Wednesday, January 13, 2010

trowels vs. tractors

Like the yuppies and dinks around us, we are centrally located between the farm fields of Virginia and the Farm Bill halls of power. We enjoy a Whole Foods and a year-round farmers market. But my interest in healthy food and how it is produced solidified during three years in Iowa City – one of the centers of Iowa’s local-food movement and adjacent to some massive corn fields. Now, I can’t claim to know many farmers -- though I did enjoy Galen’s lamb occasionally -- but I think processing the food movement (pun intended) while living in Iowa prompted some helpful questions about utopian farming and food systems. Also, my husband loves Oreos and being a devil’s advocate.

There’s more to consider and write about on this topic: the responsibility of Christians to steward the earth – and feed the poor; the unintended elitism of much of the locavore/foodie movement; and society’s construction of food mores with a kind of religious fervor.

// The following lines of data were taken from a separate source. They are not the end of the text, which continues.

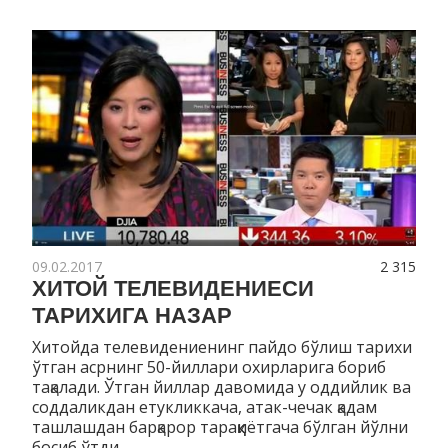
09.02.2017
2 315
ХИТОЙ ТЕЛЕВИДЕНИЕСИ
ТАРИХИГА НАЗАР
Хитойда телевидениенинг пайдо бўлиш тарихи
ўтган асрнинг 50-йиллари охирларига бориб
тақалади. Ўтган йиллар давомида у оддийлик ва
соддаликдан етукликкача, атак-чечак қадам
ташлашдан барқарор тараққиётгача бўлган йўлни
босиб ўтди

For now, consider this article recommended by Mark Bittman on “The Facts about Food and Farming.” Maybe we have room for trowels and tractors.

1 comment:

  1. There is a new documentary called Food, Inc. you might want to check out. Carolyn McCulley blogged about it recently in the context of social justice, looking at both questionable practices that increase production and those that artificially lower the cost of food (i.e through subsidies) so the market gets skewed globally, affecting not wealthy but poor nations. Lots to think about. I enjoy food so much and I resent feeling conflicted about it but I want to learn what the REAL issues are, which I find hard to decipher amid the political agendas afoot sometimes.